# Prompt:
The answer must be every line of the records below that contains the word "капсулы".

BEGIN Records for the exercise

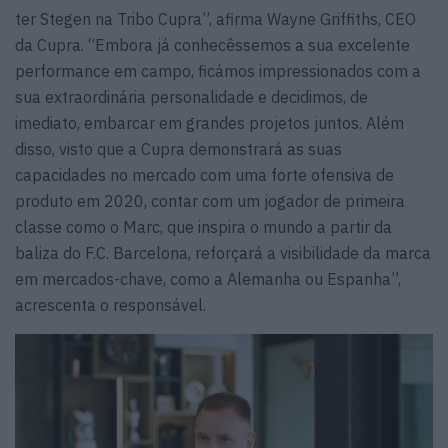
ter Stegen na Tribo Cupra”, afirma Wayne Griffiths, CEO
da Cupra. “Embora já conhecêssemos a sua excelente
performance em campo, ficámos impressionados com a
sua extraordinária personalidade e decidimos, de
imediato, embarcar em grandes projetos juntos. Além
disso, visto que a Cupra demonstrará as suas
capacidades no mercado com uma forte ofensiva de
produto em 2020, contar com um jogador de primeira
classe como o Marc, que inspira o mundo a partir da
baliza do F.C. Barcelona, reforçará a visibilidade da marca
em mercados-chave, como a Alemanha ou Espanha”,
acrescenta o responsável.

END Records for the exercise
BEGIN Records for the exercise

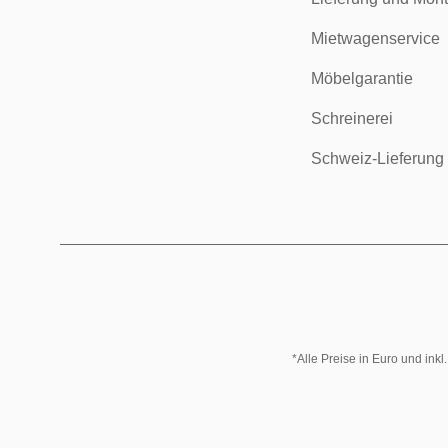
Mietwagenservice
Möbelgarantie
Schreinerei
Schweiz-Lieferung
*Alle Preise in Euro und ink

END Records for the exercise
BEGIN Records for the exercise

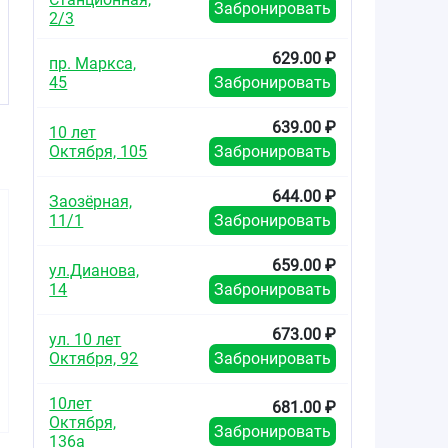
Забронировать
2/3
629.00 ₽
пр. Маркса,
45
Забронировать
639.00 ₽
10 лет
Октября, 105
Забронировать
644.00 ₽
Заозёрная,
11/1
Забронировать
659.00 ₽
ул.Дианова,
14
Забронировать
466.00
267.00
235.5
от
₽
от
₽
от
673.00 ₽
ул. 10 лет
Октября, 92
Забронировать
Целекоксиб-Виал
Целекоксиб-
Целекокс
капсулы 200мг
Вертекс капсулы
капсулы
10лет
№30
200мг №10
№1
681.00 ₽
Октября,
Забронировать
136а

END Records for the exercise

# Response box:
капсулы 200мг
Вертекс капсулы
капсулы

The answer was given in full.